Pull every line holding the word "Layer" out of the data and copy it.

---------- Study material

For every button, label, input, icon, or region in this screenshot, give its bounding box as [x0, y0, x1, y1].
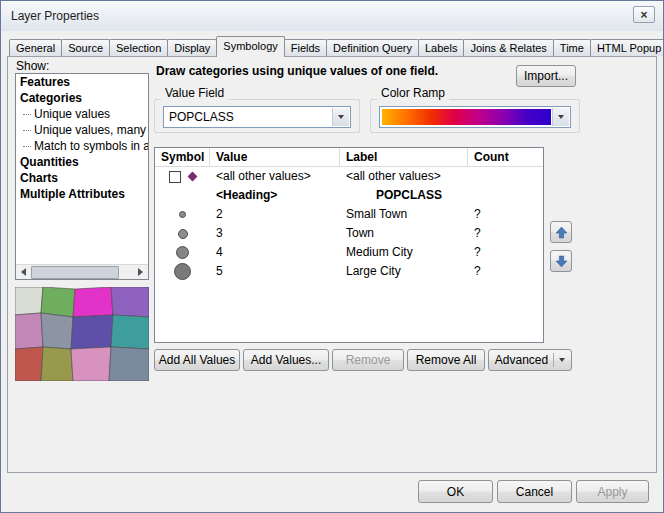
- close-button[interactable]: ×: [633, 6, 655, 23]
- button-divider: [553, 353, 554, 367]
- tab-html-popup[interactable]: HTML Popup: [590, 39, 664, 56]
- move-up-button[interactable]: [550, 221, 572, 243]
- count-cell: ?: [468, 262, 543, 281]
- column-header-label[interactable]: Label: [340, 148, 468, 166]
- label-cell: <all other values>: [340, 167, 468, 186]
- circle-symbol-icon[interactable]: [176, 246, 189, 259]
- column-header-count[interactable]: Count: [468, 148, 543, 166]
- tree-item-unique-values-many[interactable]: Unique values, many: [16, 122, 148, 138]
- table-row-all-other-values[interactable]: <all other values> <all other values>: [155, 167, 543, 186]
- scrollbar-thumb[interactable]: [31, 266, 119, 279]
- dropdown-arrow-icon[interactable]: [332, 108, 349, 126]
- window-title: Layer Properties: [11, 9, 99, 23]
- show-tree: Features Categories Unique values Unique…: [15, 73, 149, 280]
- value-cell: <all other values>: [210, 167, 340, 186]
- label-cell: Medium City: [340, 243, 468, 262]
- color-ramp-label: Color Ramp: [377, 86, 449, 100]
- advanced-button[interactable]: Advanced: [488, 349, 572, 371]
- menu-arrow-icon: [559, 358, 565, 362]
- value-cell: 2: [210, 205, 340, 224]
- label-cell: Large City: [340, 262, 468, 281]
- tree-item-quantities[interactable]: Quantities: [16, 154, 148, 170]
- move-down-button[interactable]: [550, 250, 572, 272]
- tree-horizontal-scrollbar[interactable]: [16, 264, 148, 279]
- value-field-label: Value Field: [161, 86, 228, 100]
- remove-all-button[interactable]: Remove All: [407, 349, 485, 371]
- label-cell: Small Town: [340, 205, 468, 224]
- tree-item-match-to-symbols[interactable]: Match to symbols in a: [16, 138, 148, 154]
- circle-symbol-icon[interactable]: [174, 263, 191, 280]
- value-cell: 4: [210, 243, 340, 262]
- label-cell: Town: [340, 224, 468, 243]
- apply-button[interactable]: Apply: [576, 480, 649, 503]
- tab-labels[interactable]: Labels: [418, 39, 464, 56]
- tree-item-categories[interactable]: Categories: [16, 90, 148, 106]
- layer-properties-dialog: Layer Properties × General Source Select…: [0, 0, 664, 513]
- count-cell: ?: [468, 243, 543, 262]
- symbol-table: Symbol Value Label Count <all other valu…: [154, 147, 544, 343]
- circle-symbol-icon[interactable]: [178, 229, 188, 239]
- tab-selection[interactable]: Selection: [109, 39, 168, 56]
- ok-button[interactable]: OK: [418, 480, 493, 503]
- circle-symbol-icon[interactable]: [179, 211, 186, 218]
- count-cell: ?: [468, 205, 543, 224]
- add-values-button[interactable]: Add Values...: [243, 349, 329, 371]
- advanced-button-label: Advanced: [495, 353, 548, 367]
- color-ramp-group: Color Ramp: [370, 99, 580, 133]
- color-ramp-preview: [382, 109, 551, 125]
- tab-symbology[interactable]: Symbology: [216, 36, 284, 57]
- tab-time[interactable]: Time: [553, 39, 591, 56]
- tree-item-features[interactable]: Features: [16, 74, 148, 90]
- table-row-heading[interactable]: <Heading> POPCLASS: [155, 186, 543, 205]
- all-other-values-checkbox[interactable]: [169, 171, 181, 183]
- show-label: Show:: [16, 59, 49, 73]
- tree-item-charts[interactable]: Charts: [16, 170, 148, 186]
- table-row-5[interactable]: 5 Large City ?: [155, 262, 543, 281]
- symbology-tab-panel: Show: Features Categories Unique values …: [7, 56, 657, 473]
- tree-item-unique-values[interactable]: Unique values: [16, 106, 148, 122]
- label-cell: POPCLASS: [340, 186, 468, 205]
- titlebar[interactable]: Layer Properties ×: [1, 1, 663, 31]
- column-header-symbol[interactable]: Symbol: [155, 148, 210, 166]
- scroll-right-arrow-icon[interactable]: [133, 265, 148, 280]
- symbology-preview-map: [15, 287, 149, 381]
- value-cell: <Heading>: [210, 186, 340, 205]
- import-button[interactable]: Import...: [516, 65, 576, 87]
- panel-description: Draw categories using unique values of o…: [156, 64, 512, 78]
- dropdown-arrow-icon[interactable]: [552, 108, 569, 126]
- scroll-left-arrow-icon[interactable]: [16, 265, 31, 280]
- table-row-2[interactable]: 2 Small Town ?: [155, 205, 543, 224]
- remove-button[interactable]: Remove: [332, 349, 404, 371]
- count-cell: ?: [468, 224, 543, 243]
- value-field-combobox[interactable]: POPCLASS: [163, 106, 351, 128]
- table-header: Symbol Value Label Count: [155, 148, 543, 167]
- down-arrow-icon: [555, 255, 568, 268]
- table-row-3[interactable]: 3 Town ?: [155, 224, 543, 243]
- column-header-value[interactable]: Value: [210, 148, 340, 166]
- tab-fields[interactable]: Fields: [284, 39, 327, 56]
- table-row-4[interactable]: 4 Medium City ?: [155, 243, 543, 262]
- tab-display[interactable]: Display: [167, 39, 217, 56]
- tab-definition-query[interactable]: Definition Query: [326, 39, 419, 56]
- add-all-values-button[interactable]: Add All Values: [154, 349, 240, 371]
- value-field-group: Value Field POPCLASS: [154, 99, 360, 133]
- value-cell: 3: [210, 224, 340, 243]
- tab-source[interactable]: Source: [61, 39, 110, 56]
- color-ramp-combobox[interactable]: [379, 106, 571, 128]
- value-field-value: POPCLASS: [169, 107, 234, 127]
- value-cell: 5: [210, 262, 340, 281]
- cancel-button[interactable]: Cancel: [497, 480, 572, 503]
- close-icon: ×: [640, 9, 647, 21]
- tab-general[interactable]: General: [9, 39, 62, 56]
- tree-item-multiple-attributes[interactable]: Multiple Attributes: [16, 186, 148, 202]
- tab-joins-relates[interactable]: Joins & Relates: [463, 39, 553, 56]
- tab-bar: General Source Selection Display Symbolo…: [9, 36, 664, 57]
- diamond-point-symbol-icon[interactable]: [188, 172, 198, 182]
- up-arrow-icon: [555, 226, 568, 239]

--------------------

- [Solved problem]:
- window-title: Layer Properties: [11, 9, 99, 23]
- layer-properties-dialog: Layer Properties × General Source Select…: [0, 0, 664, 513]
- titlebar[interactable]: Layer Properties ×: [1, 1, 663, 31]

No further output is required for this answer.